### PROBLEM DESCRIPTION
This task asks for the lines from the one with "Solicitar demo" to the final line below, repeated exactly, with pictures omitted.

### DATA FOR PROCESSING
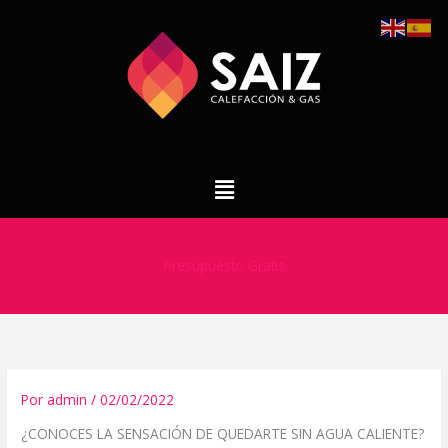
Ir
al
contenido
Menú
Presupuesto Gratis
Por
admin
/
02/02/2022
¿CONOCES LA SENSACIÓN DE QUEDARTE SIN AGUA CALIENTE?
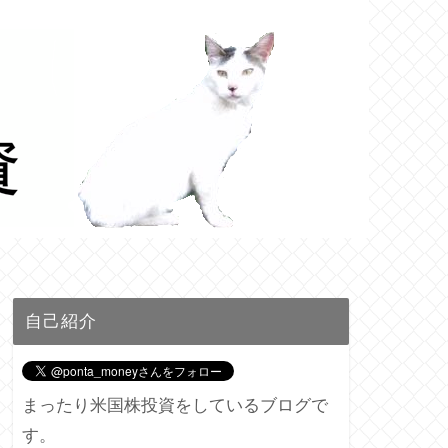
自己紹介
まったり米国株投資をしているブログで
す。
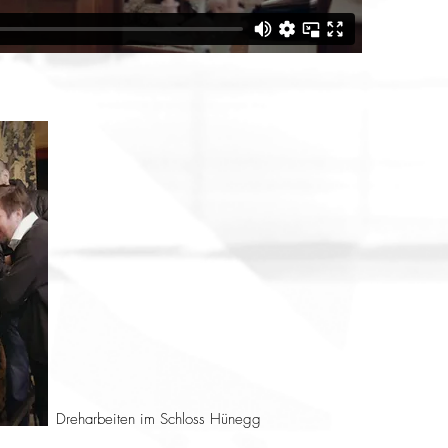
Dreharbeiten im Schloss Hünegg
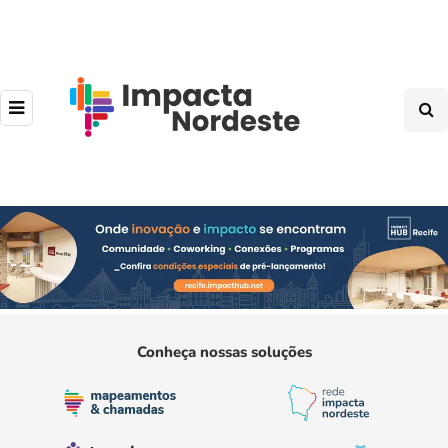
Conheça nossas soluções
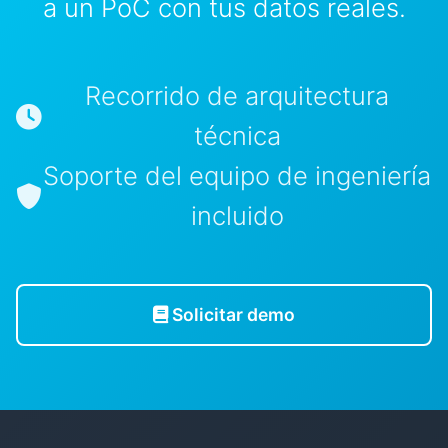
a un PoC con tus datos reales.
Recorrido de arquitectura
técnica
Soporte del equipo de ingeniería
incluido
Solicitar demo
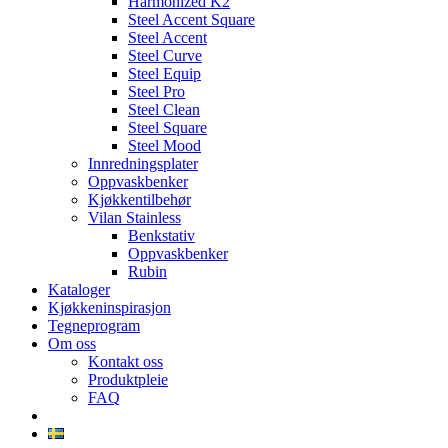
Harmonized K2
Steel Accent Square
Steel Accent
Steel Curve
Steel Equip
Steel Pro
Steel Clean
Steel Square
Steel Mood
Innredningsplater
Oppvaskbenker
Kjøkkentilbehør
Vilan Stainless
Benkstativ
Oppvaskbenker
Rubin
Kataloger
Kjøkkeninspirasjon
Tegneprogram
Om oss
Kontakt oss
Produktpleie
FAQ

### EXERCISE SOLUTION
Solicitar demo
Harmonized K2
Steel Accent Square
Steel Accent
Steel Curve
Steel Equip
Steel Pro
Steel Clean
Steel Square
Steel Mood
Innredningsplater
Oppvaskbenker
Kjøkkentilbehør
Vilan Stainless
Benkstativ
Oppvaskbenker
Rubin
Kataloger
Kjøkkeninspirasjon
Tegneprogram
Om oss
Kontakt oss
Produktpleie
FAQ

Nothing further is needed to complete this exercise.